- **WHAT THIS TASK INVOLVES**:
Your answer is a copy of every line in the records where "TRATTORIA" appears.

**** DATA FOR THIS EXERCISE ****

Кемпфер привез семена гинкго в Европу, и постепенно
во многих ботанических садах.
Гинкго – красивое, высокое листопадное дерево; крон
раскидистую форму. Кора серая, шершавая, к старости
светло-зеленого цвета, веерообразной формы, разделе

****
**** DATA FOR THIS EXERCISE ****

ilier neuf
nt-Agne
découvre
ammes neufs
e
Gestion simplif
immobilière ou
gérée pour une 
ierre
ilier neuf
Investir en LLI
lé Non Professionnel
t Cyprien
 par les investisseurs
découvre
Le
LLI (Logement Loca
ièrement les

****
**** DATA FOR THIS EXERCISE ****

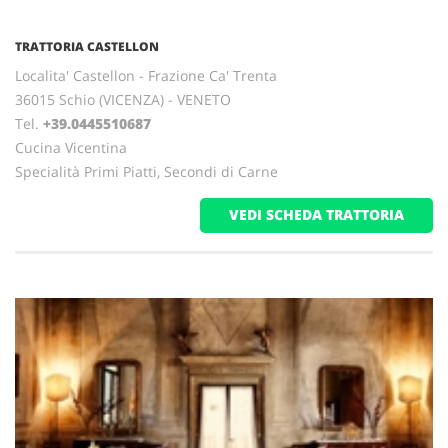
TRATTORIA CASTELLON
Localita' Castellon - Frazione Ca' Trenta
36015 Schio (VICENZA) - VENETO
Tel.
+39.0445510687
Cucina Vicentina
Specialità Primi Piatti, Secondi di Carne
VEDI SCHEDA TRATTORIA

****

- **EXERCISE SOLUTION**:
TRATTORIA CASTELLON
VEDI SCHEDA TRATTORIA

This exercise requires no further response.